● **EXERCISE PROMPT**:
Skip the pictures and return every entry exactly as written.

● **DATA TO PROCESS**:
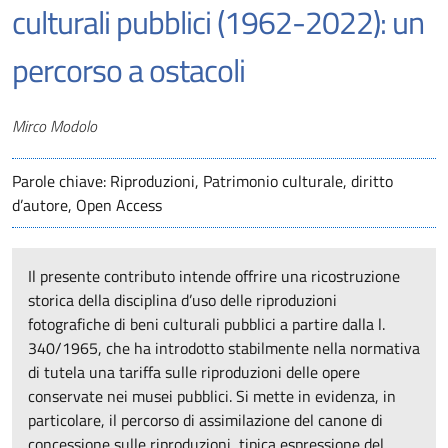
culturali pubblici (1962-2022): un
percorso a ostacoli
Autori
Mirco Modolo
Parole chiave: Riproduzioni, Patrimonio culturale, diritto
d’autore, Open Access
Il presente contributo intende offrire una ricostruzione
storica della disciplina d’uso delle riproduzioni
fotografiche di beni culturali pubblici a partire dalla l.
340/1965, che ha introdotto stabilmente nella normativa
di tutela una tariffa sulle riproduzioni delle opere
conservate nei musei pubblici. Si mette in evidenza, in
particolare, il percorso di assimilazione del canone di
concessione sulle riproduzioni, tipica espressione del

● **EXERCISE RESULT**:
culturali pubblici (1962-2022): un
percorso a ostacoli
Autori
Mirco Modolo
Parole chiave: Riproduzioni, Patrimonio culturale, diritto
d’autore, Open Access
Il presente contributo intende offrire una ricostruzione
storica della disciplina d’uso delle riproduzioni
fotografiche di beni culturali pubblici a partire dalla l.
340/1965, che ha introdotto stabilmente nella normativa
di tutela una tariffa sulle riproduzioni delle opere
conservate nei musei pubblici. Si mette in evidenza, in
particolare, il percorso di assimilazione del canone di
concessione sulle riproduzioni, tipica espressione del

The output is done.